THIRUVANANTHAPURAM: Fingers are being pointed at state-run Travancore Titanium Products Ltd (TTP) for the poor upkeep of the glass furnace pipe which burst, causing the oil spill near the shoreline at Veli here on Wednesday. The Kerala State Pollution Control Board (KSPCB) on Thursday directed the firm to close down operations and seal the discharge point until the company deals with the damage caused by the spill and the KSPCB completes its inquiry. The industries department too has formed a three-member committee to study the environmental impact of the spill and prevent similar incidents in future.
The 75-year-old company will have to take statutory permissions from the KSPCB, the industries department and the factories and boilers department to restart operations. “We will check whether the company carried out proper maintenance. Further action will be taken after the inspection,” said KSPCB chairperson Pradeep Kumar A B.
“We go by the ‘polluter pays’ principle. So we will assess the damage and issue a notice to the company,” he said. “The company officials did not informed KSPCB about the oil spill. It was only after a local resident alerted the board that a damage assessment team from KSPCB was rushed to the spot,” he said.
TTP MD Georgee Ninan said this was the first such incident in the company’s history. “TTP has removed the oil from the coast except from the discharge point,” he said.
Meanwhile, the residents here opposed to the removal of the oil near the end of the effluent pipe towards the sea, as they thought it would deny them compensation. An internal inquiry by TTP found fault with the employees in charge of the facility. The furnace oil, consisting mainly of residues from crude-oil distillation, is used for heating purpose.
Since the oil is corrosive, the pipe it flows through requires regular maintenance. As per latest assessment, around 5,000 litres of furnace oil has spilled on 4.5 km of the shoreline from Veliya Veli to Vettucaud, affecting the marine ecosystem and livelihood of fishermen in the area. The coastal sand was also contaminated.

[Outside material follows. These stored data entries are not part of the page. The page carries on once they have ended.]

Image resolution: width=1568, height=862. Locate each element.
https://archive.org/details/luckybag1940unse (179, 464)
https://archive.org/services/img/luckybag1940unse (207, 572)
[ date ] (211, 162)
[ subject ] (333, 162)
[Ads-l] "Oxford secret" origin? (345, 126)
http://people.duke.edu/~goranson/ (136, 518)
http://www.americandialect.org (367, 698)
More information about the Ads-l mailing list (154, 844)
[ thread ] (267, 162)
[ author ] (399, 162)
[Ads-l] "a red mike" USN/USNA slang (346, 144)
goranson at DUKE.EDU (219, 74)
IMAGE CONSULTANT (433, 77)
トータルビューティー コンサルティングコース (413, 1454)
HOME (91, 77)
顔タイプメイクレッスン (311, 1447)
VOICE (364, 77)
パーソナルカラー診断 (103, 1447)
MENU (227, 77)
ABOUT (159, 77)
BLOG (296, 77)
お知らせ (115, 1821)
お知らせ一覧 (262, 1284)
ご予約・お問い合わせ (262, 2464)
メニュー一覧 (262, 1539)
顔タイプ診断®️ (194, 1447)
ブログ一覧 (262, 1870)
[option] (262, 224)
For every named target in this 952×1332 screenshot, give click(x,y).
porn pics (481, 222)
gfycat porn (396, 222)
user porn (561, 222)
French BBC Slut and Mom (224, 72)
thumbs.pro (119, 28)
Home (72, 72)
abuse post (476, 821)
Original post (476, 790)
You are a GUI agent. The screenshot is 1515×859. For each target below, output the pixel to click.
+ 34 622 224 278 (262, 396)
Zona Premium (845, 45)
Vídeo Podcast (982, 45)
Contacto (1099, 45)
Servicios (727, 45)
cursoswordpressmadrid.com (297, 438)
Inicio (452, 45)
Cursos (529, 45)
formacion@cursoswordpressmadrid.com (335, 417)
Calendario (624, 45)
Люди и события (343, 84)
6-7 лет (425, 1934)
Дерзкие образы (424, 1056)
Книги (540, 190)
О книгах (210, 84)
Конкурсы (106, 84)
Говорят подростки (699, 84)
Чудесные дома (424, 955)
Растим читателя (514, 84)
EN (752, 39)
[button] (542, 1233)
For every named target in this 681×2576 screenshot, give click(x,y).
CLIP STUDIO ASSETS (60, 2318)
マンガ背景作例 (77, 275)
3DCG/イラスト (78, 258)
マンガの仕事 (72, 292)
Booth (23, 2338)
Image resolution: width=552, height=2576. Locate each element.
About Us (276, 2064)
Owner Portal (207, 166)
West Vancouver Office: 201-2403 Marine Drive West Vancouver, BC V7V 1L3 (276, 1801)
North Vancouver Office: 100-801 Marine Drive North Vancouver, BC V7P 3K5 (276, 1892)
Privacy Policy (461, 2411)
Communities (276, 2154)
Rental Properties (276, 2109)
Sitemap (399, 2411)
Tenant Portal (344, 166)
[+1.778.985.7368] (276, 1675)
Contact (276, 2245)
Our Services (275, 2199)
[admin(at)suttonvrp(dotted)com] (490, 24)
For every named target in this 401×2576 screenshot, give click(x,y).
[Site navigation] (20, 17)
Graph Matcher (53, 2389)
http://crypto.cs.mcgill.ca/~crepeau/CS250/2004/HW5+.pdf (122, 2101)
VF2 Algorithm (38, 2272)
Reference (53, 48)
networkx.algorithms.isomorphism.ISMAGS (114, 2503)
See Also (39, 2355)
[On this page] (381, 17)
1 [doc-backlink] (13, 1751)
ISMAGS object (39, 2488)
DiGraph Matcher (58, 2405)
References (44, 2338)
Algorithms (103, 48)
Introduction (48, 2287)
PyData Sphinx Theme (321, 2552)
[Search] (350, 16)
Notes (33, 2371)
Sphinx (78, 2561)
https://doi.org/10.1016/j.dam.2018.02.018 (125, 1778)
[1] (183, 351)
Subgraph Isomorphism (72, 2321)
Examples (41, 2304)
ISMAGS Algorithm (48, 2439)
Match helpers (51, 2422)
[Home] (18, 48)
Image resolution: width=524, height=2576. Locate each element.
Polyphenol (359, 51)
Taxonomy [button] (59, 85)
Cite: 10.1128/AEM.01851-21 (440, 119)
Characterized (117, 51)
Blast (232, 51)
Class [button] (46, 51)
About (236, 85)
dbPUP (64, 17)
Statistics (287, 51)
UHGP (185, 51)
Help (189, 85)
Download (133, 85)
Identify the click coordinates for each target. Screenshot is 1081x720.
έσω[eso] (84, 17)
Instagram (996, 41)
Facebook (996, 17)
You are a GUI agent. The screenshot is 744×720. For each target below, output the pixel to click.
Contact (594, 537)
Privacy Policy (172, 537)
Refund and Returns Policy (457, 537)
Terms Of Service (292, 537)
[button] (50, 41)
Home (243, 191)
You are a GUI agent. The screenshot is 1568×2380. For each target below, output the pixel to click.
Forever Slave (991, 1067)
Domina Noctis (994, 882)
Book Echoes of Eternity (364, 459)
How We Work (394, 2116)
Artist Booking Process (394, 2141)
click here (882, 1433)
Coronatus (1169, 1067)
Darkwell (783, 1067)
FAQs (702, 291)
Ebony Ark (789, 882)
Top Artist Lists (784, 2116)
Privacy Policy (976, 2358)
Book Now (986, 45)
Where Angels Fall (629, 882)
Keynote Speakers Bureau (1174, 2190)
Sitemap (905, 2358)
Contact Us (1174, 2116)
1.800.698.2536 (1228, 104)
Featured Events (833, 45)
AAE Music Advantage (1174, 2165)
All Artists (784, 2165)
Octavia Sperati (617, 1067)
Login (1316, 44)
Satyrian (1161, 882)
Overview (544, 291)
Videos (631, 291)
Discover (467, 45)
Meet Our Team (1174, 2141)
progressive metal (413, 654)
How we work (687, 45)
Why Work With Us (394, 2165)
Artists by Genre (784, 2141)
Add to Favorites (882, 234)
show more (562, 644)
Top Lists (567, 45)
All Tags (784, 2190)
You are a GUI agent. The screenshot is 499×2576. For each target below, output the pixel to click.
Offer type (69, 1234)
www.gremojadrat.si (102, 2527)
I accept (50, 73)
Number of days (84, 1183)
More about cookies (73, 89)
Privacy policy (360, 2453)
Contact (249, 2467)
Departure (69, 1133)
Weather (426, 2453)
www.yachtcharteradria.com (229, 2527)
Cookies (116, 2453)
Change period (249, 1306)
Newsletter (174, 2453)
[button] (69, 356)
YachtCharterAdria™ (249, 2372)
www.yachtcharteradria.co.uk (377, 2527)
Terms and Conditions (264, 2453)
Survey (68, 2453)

The company has so far removed 15 tonnes of contaminated sand and shifted it to its premises. After it is neutralised, the sand is likely to be shifted to the common disposal centre at Kerala Enviro Infrastructure Ltd in Ernakulam. TTP is one of the oldest and leading manufacturers and distributors of titanium dioxide (Anatase grade) pigment.
KSPCB will check the oil pump meter in TTP to verify the management’s claim that only 5,000 litres of oil was spilled. “The oil did not spread much into the sea due to the absence of high tide. Had it spread further, the Coast Guard would have had to bring sophisticated equipment to manage it,” said Pradeep Kumar A B. He said the KSPCB legal team was exploring whether the fishermen can be compensated for the loss of livelihood.
The Industries Department has formed an internal committee comprising principal secretary A P M Muhammed Hanish, Malabar Cements MD M Muhammed Ali and KMML MD S Chandrabose
to probe the incident. The committee has to submit a report in 10 days and also has to suggest ways to prevent such incidents in future. The fisheries department has also launched studies on the impact of the oil spill on marine biology and livelihood issues in the area.
Coast Guard ship C-441 and Dornier aircraft conducted surveillance at the Veli coastal area on Thursday to ensure that there was no oil spill in the sea.
The Coast Guard is monitoring the situation and is equipped with all logistics in case the oil spill spreads to the sea due to tide, said a statement.